Потом прибилась ко двору несостоявшаяся звезда столичной сцены Янь Зинь, и это было второе.
Историю этой невезучей девушки следовало бы записать и внести в учебники для начальных храмовых школ как поучительный пример того, что бывает с амбициозными провинциалками, жаждущими покорить столицу.
Зинь родилась в Келси, в семье хинского эмигранта, мелкого торговца экзотическими безделушками. Зная, что единственным доступным ей будущим является замужество, она все же с детства мечтала о сцене. Когда же судьба в образе свахи неумолимо постучалась в дверь, Зинь тихо собрала вещички, ополовинила без спросу папину заветную шкатулочку и подалась в столицу за цветами и аплодисментами.
Всего за пару лун негостеприимная столица навешала наивной провинциалке таких аплодисментов, что сочувствующие слушатели только головами качали вместо комментариев.
Сразу же по приезде прямо на почтовой станции у нее сперли половину вещей.
В тот же вечер она познакомилась с владельцем несуществующего театра, который ее напоил, затащил в постель и чуть было не продал в бордель, но, к счастью, получилось, что напоил недостаточно. Зинь оказалась девушкой отчаянной и спаслась, выбив окно и бесстрашно сиганув со второго этажа.

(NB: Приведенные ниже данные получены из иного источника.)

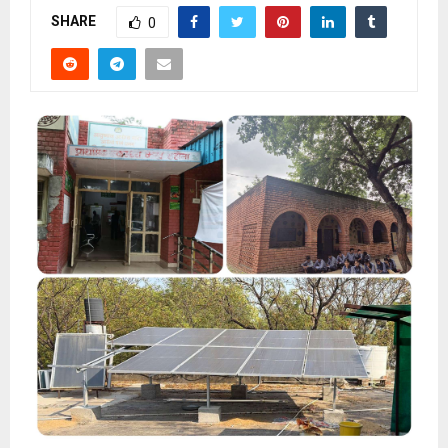
SHARE
0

Само собой, актерских способностей новоявленной звезды не оценили нигде и не взяли даже в ученицы. Было, правда, несколько вариантов, но там предполагалась оплата натурой, а результат казался сомнительным.
В придачу к прочим неприятностям Зинь почему-то оказалась как две капли воды похожа на некую местную воровку, которую разыскивала полиция, из-за чего девушку однажды с большим шумом арестовали. Потом, конечно, разобрались, и даже какой-то очень важный дяденька, чуть ли не сам министр, перед ней извинился. Но до того три дня в участке продержали, пинков навешали, а после того невезучую Зинь регулярно останавливали на улице стражи порядка и залезали за пазуху в поисках особой приметы – татуировки в виде змейки. Не находили, конечно, но, скорее всего, их привлекал сам процесс.

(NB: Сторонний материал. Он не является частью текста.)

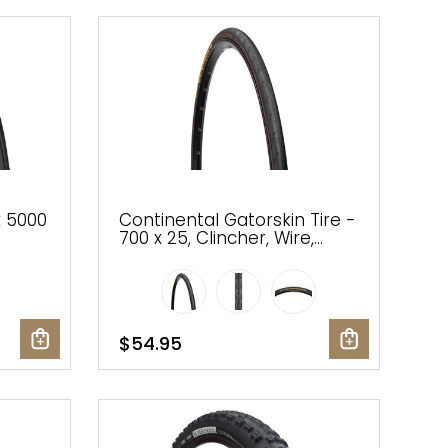
x 5000
Continental Gatorskin Tire -
700 x 25, Clincher, Wire,
k,
Black, PolyX Breaker
$54.95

За те три дня, что Зинь провела в участке, ее выселили с квартиры. Стребовать обратно свое имущество удалось только после грандиозного (на три квартала) скандала с домовладельцем, и это была единственная польза, которую удалось извлечь из официальных извинений министра. Как его звать, Зинь так и не запомнила, но даже описание внешности в сочетании с угрозой пожаловаться повергли вороватого хозяина в священный трепет. Правда, взятую вперед плату за всю луну он так и не вернул.

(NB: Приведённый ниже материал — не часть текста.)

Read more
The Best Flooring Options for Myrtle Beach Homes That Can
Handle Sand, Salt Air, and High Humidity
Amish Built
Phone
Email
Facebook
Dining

В преддверии финансового кризиса Зинь попыталась устроиться на какую-нибудь работу, но и тут пережила серию обломов. Никакому ремеслу ее не обучали, ибо готовили в пожизненные домохозяйки. Кое-какой опыт ведения примитивной лавочной бухгалтерии у нее имелся, ибо старший брат, папина единственная надежда, не дружил с арифметикой и втайне от родителя сваливал ненавистные книжки-бумажки на более сообразительную сестренку. Однако такие навыки не пользовались спросом, так как любой уважающий себя купец подобные вещи делает самостоятельно. Продавщицы в лавке должны улыбаться посетителям, расхваливать товар и, как оказалось позже, внимательно за этим самым товаром следить. Потому как воруют в столице быстро и абсолютно незаметно, а расплачиваться за недостачу приходится из своего кармана. Кроме того, хозяева почему-то поголовно озабочены прелестями своих молоденьких служащих противоположного пола и бессовестно пользуются подчиненным положением последних…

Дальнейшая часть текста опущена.